Gators, collisions and torrential downpours—we tackle them all in this month’s column.
By Genger Fahleson for Golf Digest Woman
I live in Florida, where alligators populate many courses. Is there a rule that applies if my ball lands near one?
A: Rules to the rescue! You’re not required to play your ball if it comes to rest in a dangerous area. You can drop another ball without penalty in the nearest safe spot that’s not closer to the hole. If your ball is in a hazard where an alligator is sunning, you must drop the ball in the same hazard or in a similar nearby hazard provided it’s no closer to the hole. If you can’t find a hazard without danger, you must take a penalty stroke and drop outside the hazard, keeping the point where the original ball lay between the hole and where it’s dropped (Decision 1-4/ 10, Dangerous Situation).
Q: I play in a league and I see many golfers sole their clubs in the bunkers. It’s only a fun group, but should I let them know they aren’t supposed to do that?
A: Why don’t you suggest to the golf pro that he or she provide a Rule of the Week primer and lead off with Rule 13-4b (Grounding Club in Hazard). In match play, if you see an opponent ground her club in a bunker, you may either ignore the breach or make a claim (Decision 2-5/1, Player’s Obligation Re: Lodging Claim). In stroke play, however, you must inform the player of the breach and ensure that the appropriate penalty strokes are added to her score.
Q: On the green, a player putts her ball and it strikes another player’s ball. What is the penalty and who incurs it?
A: In stroke play, the player who putts incurs a two-stroke penalty and she must play her ball from where it comes to rest after the deflection (Rule 19-5, Ball in Motion Deflected or Stopped By Another Ball). In match play, there is no penalty to either player. In either case, the struck ball must be replaced in its original location (Rule 18-5, Ball at Rest Moved By Another Ball).
Q: Can you use any club in your bag to measure the two club-lengths for dropping a ball when it goes into a hazard?
A: When measuring club-lengths, you can use any club you have selected for that round (Decision 20/2, Borrowing Club for Measuring Purposes). Your driver is usually the longest club in your bag, and therefore makes the most generous measuring tool.
Q: After torrential downpours at our course, many of the bunkers were filled with water. I hit my ball into one and couldn’t even find it. What should I have done?

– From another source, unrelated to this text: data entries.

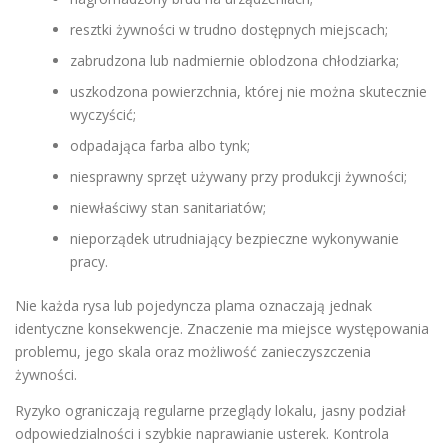
resztki żywności w trudno dostępnych miejscach;
zabrudzona lub nadmiernie oblodzona chłodziarka;
uszkodzona powierzchnia, której nie można skutecznie
wyczyścić;
odpadająca farba albo tynk;
niesprawny sprzęt używany przy produkcji żywności;
niewłaściwy stan sanitariatów;
nieporządek utrudniający bezpieczne wykonywanie
pracy.
Nie każda rysa lub pojedyncza plama oznaczają jednak
identyczne konsekwencje. Znaczenie ma miejsce występowania
problemu, jego skala oraz możliwość zanieczyszczenia
żywności.
Ryzyko ograniczają regularne przeglądy lokalu, jasny podział
odpowiedzialności i szybkie naprawianie usterek. Kontrola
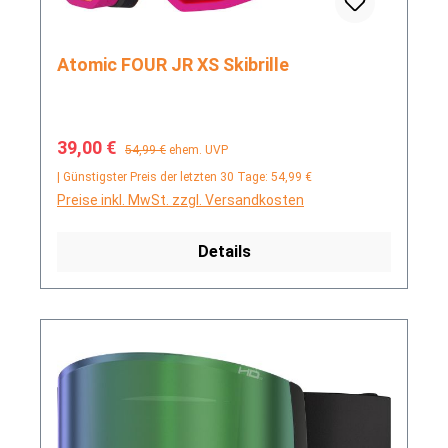
Atomic FOUR JR XS Skibrille
Verkaufspreis:
Regulärer Preis:
39,00 €
54,99 €
ehem. UVP
| Günstigster Preis der letzten 30 Tage: 54,99 €
Preise inkl. MwSt. zzgl. Versandkosten
Details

A: If you’re positive the ball is lost in casual water that fills a bunker, you have three options (Decision 25-1b/8, Player’s Options When Bunker Completely Covered by Casual Water). Without penalty, you can drop a ball on the nearest, driest area in the bunker, no closer to the hole. Or, if there isn’t a dry area in the bunker, take a penalty stroke and drop a ball behind the bunker, keeping the point where the first ball last crossed the outermost limit of the casual water between the hole and the spot on which you drop your new ball. Or you can add a penalty stroke and play another ball near the spot where your original ball was played.
Q: A player in my group outdrove me by 10 yards. He then proceeded to hit his second shot before I did and it went straight into the hole. I told him he would have to replay the shot because he hit out of order. Was I right?
A: The answer depends on the format you were playing. In match play, you could have immediately required him to cancel and replay the stroke without penalty (Rule 10-1c, Order of Play; Match Play). In stroke play, the stroke made out of order stands as played and there’s no penalty (Rule 10-2c, Order of Play; Stroke Play).
Q: My tee shot landed on the left side of a cartpath, and the nearest point of relief was an area of small rocks. Could I have dropped my ball to the right of the cartpath, on the fairway?
A: Taking relief simply gets you off the cartpath; it isn’t meant to guarantee you a good lie (Rule 24-2b, Immovable Obstruction Relief). If the area of small rocks is the nearest point of relief, you’d have to drop it within one club-length of that spot, no closer to the hole.